BRIEF | Of all the lines below, output only those starting at the one with "Spend & Save (98, 352)" and ending at the one with "Foundation (573, 200)", both ends included, exactly as written.

PROVIDED RECORDS |
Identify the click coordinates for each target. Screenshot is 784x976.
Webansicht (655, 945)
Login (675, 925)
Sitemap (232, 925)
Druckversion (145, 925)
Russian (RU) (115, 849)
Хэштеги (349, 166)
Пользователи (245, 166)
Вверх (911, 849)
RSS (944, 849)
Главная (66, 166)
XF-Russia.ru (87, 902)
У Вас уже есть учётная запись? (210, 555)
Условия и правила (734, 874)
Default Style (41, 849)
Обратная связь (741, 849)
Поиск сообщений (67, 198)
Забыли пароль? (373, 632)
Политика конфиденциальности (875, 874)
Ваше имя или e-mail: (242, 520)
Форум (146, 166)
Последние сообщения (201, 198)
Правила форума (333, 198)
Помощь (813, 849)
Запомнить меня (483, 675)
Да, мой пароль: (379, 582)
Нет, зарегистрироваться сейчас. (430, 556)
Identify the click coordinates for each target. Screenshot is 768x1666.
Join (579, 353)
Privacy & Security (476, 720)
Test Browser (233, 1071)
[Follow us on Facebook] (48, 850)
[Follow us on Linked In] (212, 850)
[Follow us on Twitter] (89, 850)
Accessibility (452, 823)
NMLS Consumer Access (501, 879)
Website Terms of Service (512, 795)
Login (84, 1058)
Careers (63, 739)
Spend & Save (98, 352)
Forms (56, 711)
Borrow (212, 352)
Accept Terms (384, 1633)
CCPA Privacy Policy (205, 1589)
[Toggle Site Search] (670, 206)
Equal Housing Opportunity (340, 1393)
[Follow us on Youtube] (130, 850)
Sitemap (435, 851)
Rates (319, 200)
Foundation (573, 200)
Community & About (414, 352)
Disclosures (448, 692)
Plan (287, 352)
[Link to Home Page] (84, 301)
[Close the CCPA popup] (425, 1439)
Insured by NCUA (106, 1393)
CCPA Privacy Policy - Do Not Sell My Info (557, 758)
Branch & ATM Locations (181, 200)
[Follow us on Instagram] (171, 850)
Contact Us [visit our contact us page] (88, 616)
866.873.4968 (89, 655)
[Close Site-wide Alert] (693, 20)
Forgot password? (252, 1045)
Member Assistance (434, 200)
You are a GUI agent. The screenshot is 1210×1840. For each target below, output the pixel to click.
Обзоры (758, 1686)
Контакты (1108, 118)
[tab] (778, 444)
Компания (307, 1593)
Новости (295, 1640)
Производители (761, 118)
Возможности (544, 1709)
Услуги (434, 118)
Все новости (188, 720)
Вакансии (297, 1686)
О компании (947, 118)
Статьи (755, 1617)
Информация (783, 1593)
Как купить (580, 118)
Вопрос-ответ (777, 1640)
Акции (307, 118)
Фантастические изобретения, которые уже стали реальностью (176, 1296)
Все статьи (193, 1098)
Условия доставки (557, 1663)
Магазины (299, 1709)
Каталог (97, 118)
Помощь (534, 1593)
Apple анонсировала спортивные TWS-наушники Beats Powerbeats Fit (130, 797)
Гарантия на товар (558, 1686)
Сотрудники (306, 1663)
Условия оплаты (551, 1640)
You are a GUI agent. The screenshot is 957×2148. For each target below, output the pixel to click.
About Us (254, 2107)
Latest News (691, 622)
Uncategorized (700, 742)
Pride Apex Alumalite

RESPONSE BELOW |
Spend & Save (98, 352)
Forms (56, 711)
Borrow (212, 352)
Accept Terms (384, 1633)
CCPA Privacy Policy (205, 1589)
[Toggle Site Search] (670, 206)
Equal Housing Opportunity (340, 1393)
[Follow us on Youtube] (130, 850)
Sitemap (435, 851)
Rates (319, 200)
Foundation (573, 200)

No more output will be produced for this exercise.